(Updates with Bank of America comment in fifth paragraph.)
Sept. 30 (Bloomberg) -- Bank of America Corp.’s Countrywide unit was sued by Sealink Funding Ltd. in New York over $1.6 billion of residential mortgage-backed securities the fund purchased between 2005 and 2007.
Sealink filed the suit against Countrywide in New York State Supreme Court yesterday, seeking unspecified compensatory, rescissory and punitive damages. Sealink is a fund created to manage Landesbank Sachsen AG’s riskiest assets after the German lender almost collapsed.
“Countrywide was an entity driven by only one purpose --to originate and securitize as many mortgage loans as possible into” mortgage-backed securities “to generate profits for the Countrywide defendants, without regard to the investors that relied on the critical, false information provided to them with respect to the related certificates,” lawyers for Sealink said in the lawsuit.
Sealink filed a similar suit yesterday in the same court against JPMorgan Chase & Co. over $2.4 billion worth of residential mortgage-backed securities purchased between 2005 and 2007.
“This appears to be another sophisticated investor looking for someone to blame for investment losses suffered due to a downturn in the economy,” Lawrence Grayson, a spokesman for Bank of America, said in an e-mail. “We will vigorously defend this lawsuit.”

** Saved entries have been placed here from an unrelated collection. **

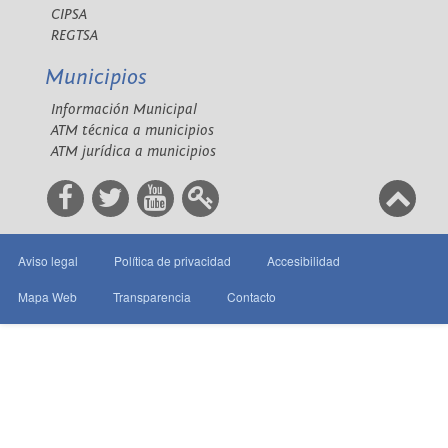
CIPSA
REGTSA
Municipios
Información Municipal
ATM técnica a municipios
ATM jurídica a municipios
Aviso legal
Política de privacidad
Accesibilidad
Mapa Web
Transparencia
Contacto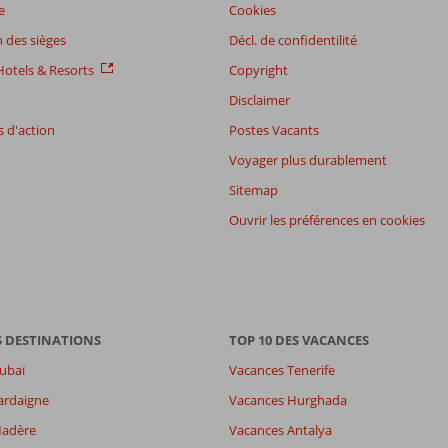
e
Cookies
 des sièges
Décl. de confidentilité
otels & Resorts
Copyright
Disclaimer
 d'action
Postes Vacants
Voyager plus durablement
Sitemap
Ouvrir les préférences en cookies
S DESTINATIONS
TOP 10 DES VACANCES
ubaï
Vacances Tenerife
ardaigne
Vacances Hurghada
Madère
Vacances Antalya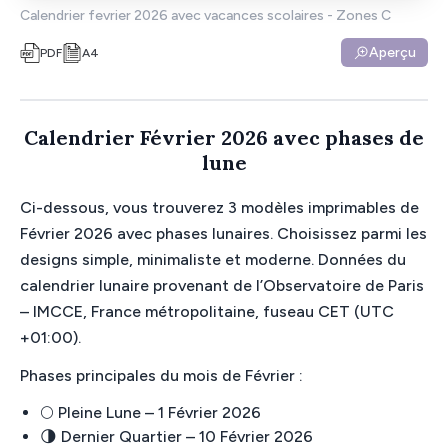
Calendrier fevrier 2026 avec vacances scolaires - Zones C
Aperçu
PDF
A4
Calendrier Février 2026 avec phases de
lune
Ci-dessous, vous trouverez 3 modèles imprimables de
Février 2026 avec phases lunaires. Choisissez parmi les
designs simple, minimaliste et moderne. Données du
calendrier lunaire provenant de l’Observatoire de Paris
– IMCCE, France métropolitaine, fuseau CET (UTC
+01:00).
Phases principales du mois de Février :
🌕 Pleine Lune – 1 Février 2026
🌗 Dernier Quartier – 10 Février 2026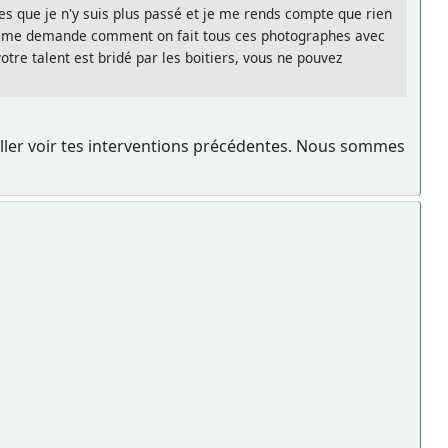
es que je n'y suis plus passé et je me rends compte que rien
e me demande comment on fait tous ces photographes avec
re talent est bridé par les boitiers, vous ne pouvez
ller voir tes interventions précédentes. Nous sommes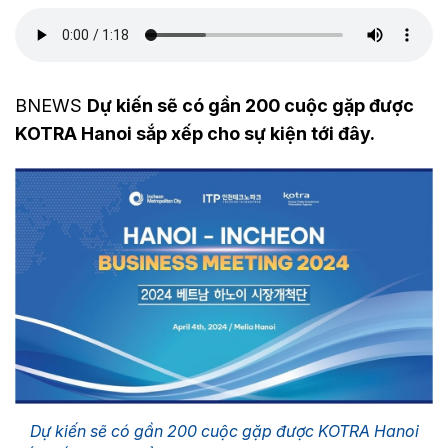
BNEWS
Dự kiến sẽ có gần 200 cuộc gặp được
KOTRA Hanoi sắp xếp cho sự kiện tới đây.
Dự kiến sẽ có gần 200 cuộc gặp được KOTRA Hanoi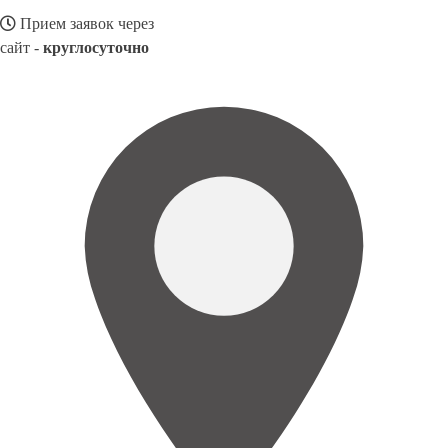
Прием заявок через
сайт -
круглосуточно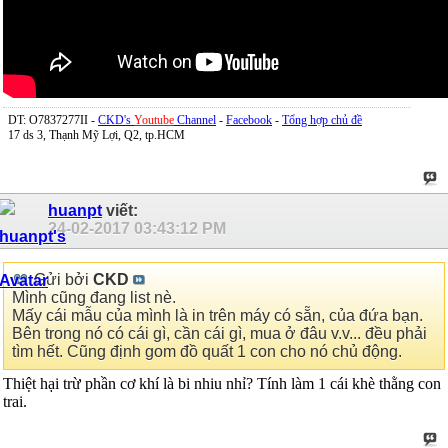
DT: O7837277II -
CKD's
Youtube
Channel
-
Facebook
-
Tổng hợp chủ đề
17 ds 3, Thạnh Mỹ Lợi, Q2, tp.HCM
huanpt
viết:
24-02-2017
03:43:12 PM
Gửi bởi
CKD
Mình cũng đang list nè.
Mấy cái mẫu của mình là in trên máy có sẵn, của đứa bạn.
Bên trong nó có cái gì, cần cái gì, mua ở đâu v.v... đều phải
tìm hết. Cũng định gom đồ quất 1 con cho nó chủ động.
Thiệt hại trừ phần cơ khí là bi nhiu nhỉ? Tính làm 1 cái khè thằng con
trai.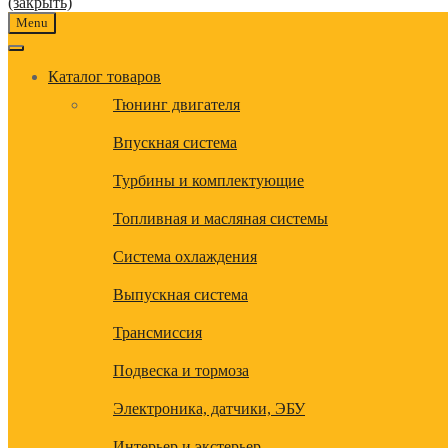
(закрыть)
Menu
Каталог товаров
Тюнинг двигателя
Впускная система
Турбины и комплектующие
Топливная и масляная системы
Система охлаждения
Выпускная система
Трансмиссия
Подвеска и тормоза
Электроника, датчики, ЭБУ
Интерьер и экстерьер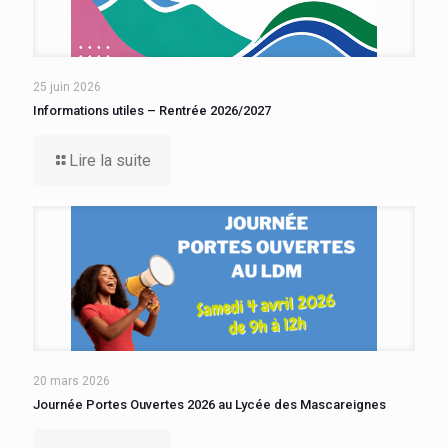
25 juin 2026
Informations utiles – Rentrée 2026/2027
Lire la suite
20 mars 2026
Journée Portes Ouvertes 2026 au Lycée des Mascareignes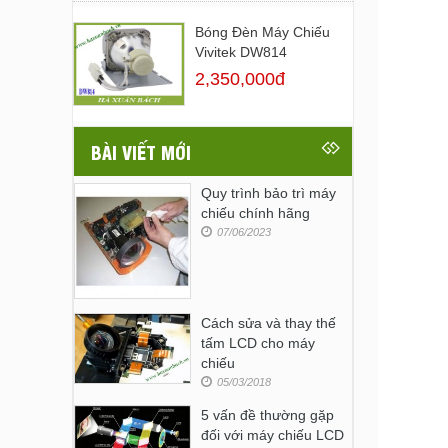
Bóng Đèn Máy Chiếu
Vivitek DW814
2,350,000đ
BÀI VIẾT MỚI
Quy trình bảo trì máy
chiếu chính hãng
07/06/2023
Cách sửa và thay thế
tấm LCD cho máy
chiếu
05/03/2018
5 vấn đề thường gặp
đối với máy chiếu LCD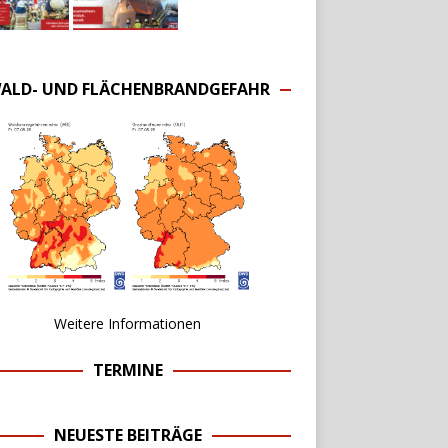
ALD- UND FLÄCHENBRANDGEFAHR
Weitere Informationen
TERMINE
NEUESTE BEITRÄGE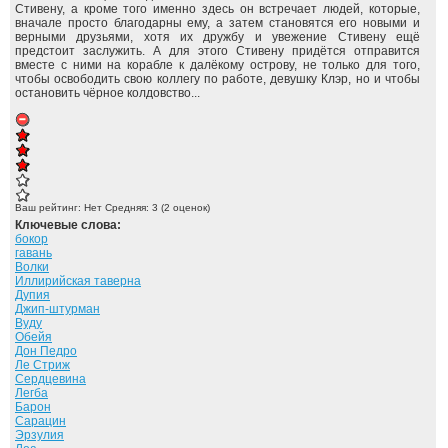
Стивену, а кроме того именно здесь он встречает людей, которые,
вначале просто благодарны ему, а затем становятся его новыми и
верными друзьями, хотя их дружбу и увежение Стивену ещё
предстоит заслужить. А для этого Стивену придётся отправится
вместе с ними на корабле к далёкому острову, не только для того,
чтобы освободить свою коллегу по работе, девушку Клэр, но и чтобы
остановить чёрное колдовство...
Ваш рейтинг:
Нет
Средняя:
3
(
2
оценок)
Ключевые слова:
бокор
гавань
Волки
Иллирийская таверна
Дупия
Джип-штурман
Вуду
Обейя
Дон Педро
Ле Стриж
Сердцевина
Легба
Барон
Сарацин
Эрзулия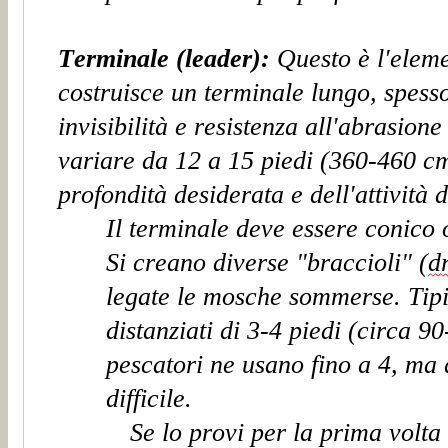
Terminale (leader):
Questo è l'eleme
costruisce un terminale lungo, spesso
invisibilità e resistenza all'abrasion
variare da 12 a
15
piedi (360-
460
cm
profondità desiderata e dell'attività d
Il terminale deve essere
conic
o 
Si creano diverse "bracci
oli
" (
d
legate le mosche sommerse. Tip
distanziati di 3-4 piedi (circa 9
pescatori ne usano fino a 4
, ma 
difficile.
Se lo provi per la prima volta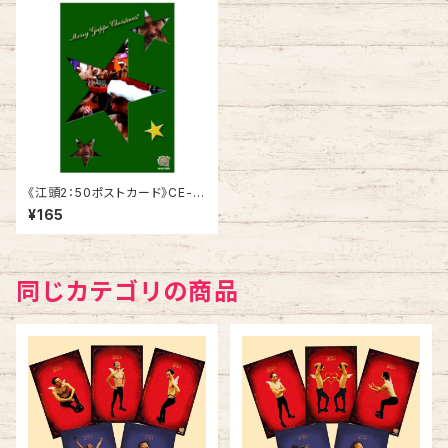
《江頭2：50ポストカード》CE-C
4／ クリスマスカード 星
¥165
同じカテゴリの商品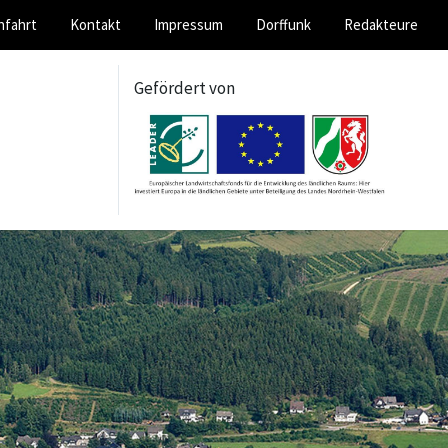
nfahrt
Kontakt
Impressum
Dorffunk
Redakteure
Gefördert von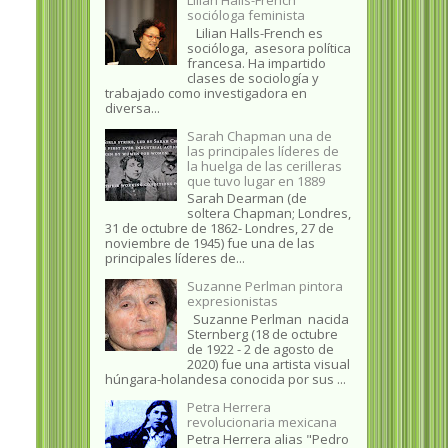
socióloga feminista
Lilian Halls-French es
socióloga, asesora política
francesa. Ha impartido
clases de sociología y
trabajado como investigadora en
diversa...
Sarah Chapman una de
las principales líderes de
la huelga de las cerilleras
que tuvo lugar en 1889
Sarah Dearman (de
soltera Chapman; Londres,
31 de octubre de 1862​- Londres, 27 de
noviembre de 1945)​ fue una de las
principales líderes de...
Suzanne Perlman pintora
expresionistas
Suzanne Perlman nacida
Sternberg (18 de octubre
de 1922 - 2 de agosto de
2020) fue una artista visual
húngara-holandesa conocida por sus ...
Petra Herrera
revolucionaria mexicana
Petra Herrera alias "Pedro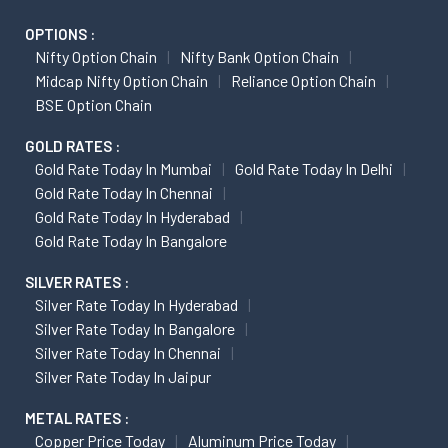
OPTIONS :
Nifty Option Chain
Nifty Bank Option Chain
Midcap Nifty Option Chain
Reliance Option Chain
BSE Option Chain
GOLD RATES :
Gold Rate Today In Mumbai
Gold Rate Today In Delhi
Gold Rate Today In Chennai
Gold Rate Today In Hyderabad
Gold Rate Today In Bangalore
SILVER RATES :
Silver Rate Today In Hyderabad
Silver Rate Today In Bangalore
Silver Rate Today In Chennai
Silver Rate Today In Jaipur
METAL RATES :
Copper Price Today
Aluminum Price Today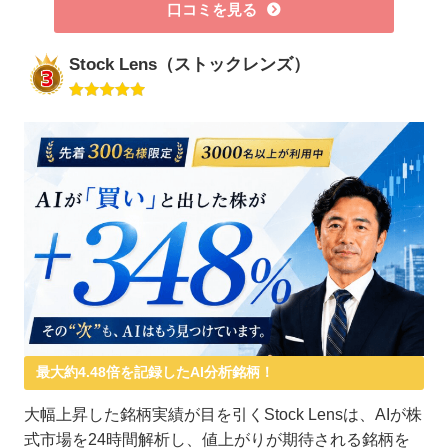
口コミを見る
Stock Lens（ストックレンズ）
最大約4.48倍を記録したAI分析銘柄！
大幅上昇した銘柄実績が目を引くStock Lensは、AIが株
式市場を24時間解析し、値上がりが期待される銘柄を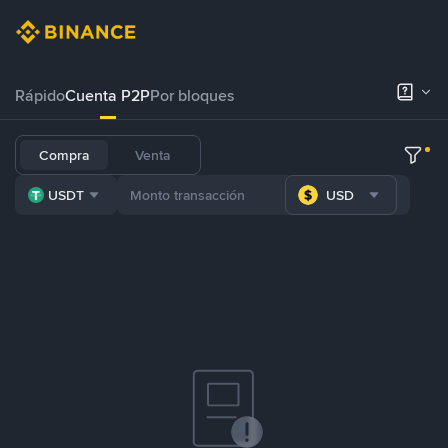
Rápido
Cuenta P2P
Por bloques
Compra
Venta
USDT
USD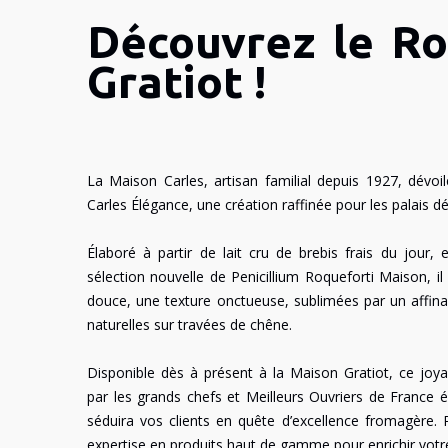
Découvrez le Ro
Gratiot !
La Maison Carles, artisan familial depuis 1927, dévo
Carles Élégance, une création raffinée pour les palais dé
Élaboré à partir de lait cru de brebis frais du jour
sélection nouvelle de Penicillium Roqueforti Maison, il
douce, une texture onctueuse, sublimées par un affin
naturelles sur travées de chêne.
Disponible dès à présent à la Maison Gratiot, ce joy
par les grands chefs et Meilleurs Ouvriers de France é
séduira vos clients en quête d’excellence fromagère. 
expertise en produits haut de gamme pour enrichir votre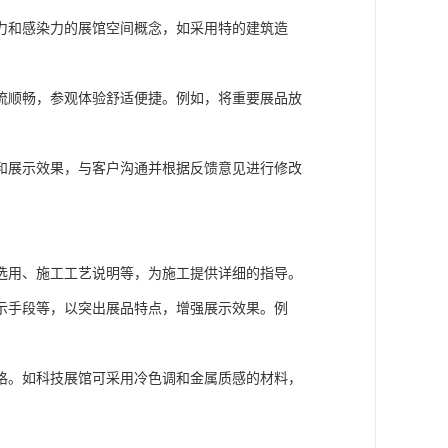
力和感染力的展馆空间概念，如采用特的建筑造
流顺畅，参观体验舒适便捷。例如，将重要展品放
和展示效果，与客户沟通并根据反馈意见进行修改
选用、施工工艺说明等，为施工提供详细的指导。
示手段等，以突出展品特点，增强展示效果。例
格。如科技展馆可采用冷色调和金属质感的材料，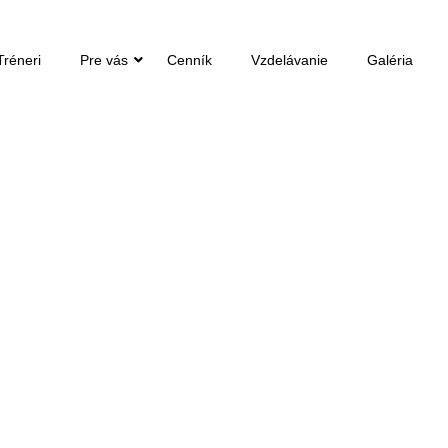
Tréneri
Pre vás
Cenník
Vzdelávanie
Galéria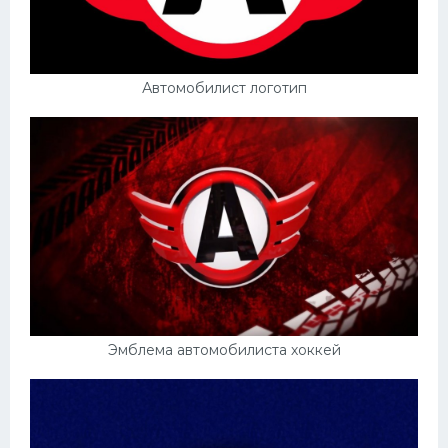
Автомобилист логотип
Эмблема автомобилиста хоккей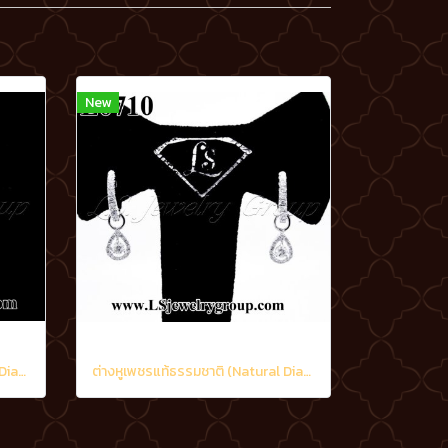
New
ต่างหูเพชรแท้ธรรมชาติ (Natural Diamonds) 1.20 Ct.
ต่างหูเพชรแท้ธรรมชาติ (Natural Diamonds) 0.90 Ct.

SachsenLB, a state-owned lender, received a 17.3 billion- euro ($23.2 billion) bailout in 2007 to support an investment vehicle that ran out of funding amid the credit crunch. Saxony agreed a week later to sell the bank to Landesbank Baden- Wuerttemberg to avoid closure. As part of the agreement, the state guaranteed to cover as much as 2.75 billion euros in possible losses from investments backed by assets including U.S. subprime mortgages that were placed in Sealink.
In separate lawsuits filed yesterday in New York state court, JPMorgan Chase and Barclays Capital Inc. were also sued by investors, accused of misrepresenting the quality of the loans underlying their securities.
Barclays was sued over the sale of $123 million in mortgage-backed securities to HSH Nordbank AG, a German lender. JPMorgan was sued by LBBW, which purchased more than $500 million worth of mortgage bonds, according to the complaint. Lawyers for HSH Nordbank said in the suit that the bank’s current damages are at least $40 million.
Kristin Friel, a Barclays spokeswoman, declined to comment. Jennifer Zuccarelli, a spokeswoman for New York-based JPMorgan, declined to comment on the lawsuits, saying the company hadn’t seen the complaints.
“Defendants routinely ignored the pervasive defects that their due diligence identified in the loans they had purchased for securitization,” LBBW said. “Defendants deliberately concealed these defects from plaintiffs and other investors in order to increase their own profits.”
Pools of home loans securitized into bonds were a central part of the housing bubble that helped send the U.S. into the biggest recession since the 1930s. The housing market collapsed, and the crisis swept up lenders and investment banks as the market for the securities evaporated.
Faulty mortgages and foreclosure abuses have cost the nation’s five biggest home lenders at least $65.7 billion, according to a tally by Bloomberg News, and new claims may push the industrywide total to twice that amount.
The cases are Sealink Funding Ltd. vs. Countrywide Financial Corp., 652679/2011, New York State Supreme Court, New York County (Manhattan); Sealink Funding Ltd. vs. Bear Stearns & Co. Inc., 652681/2011, New York State Supreme Court, New York County, Manhattan.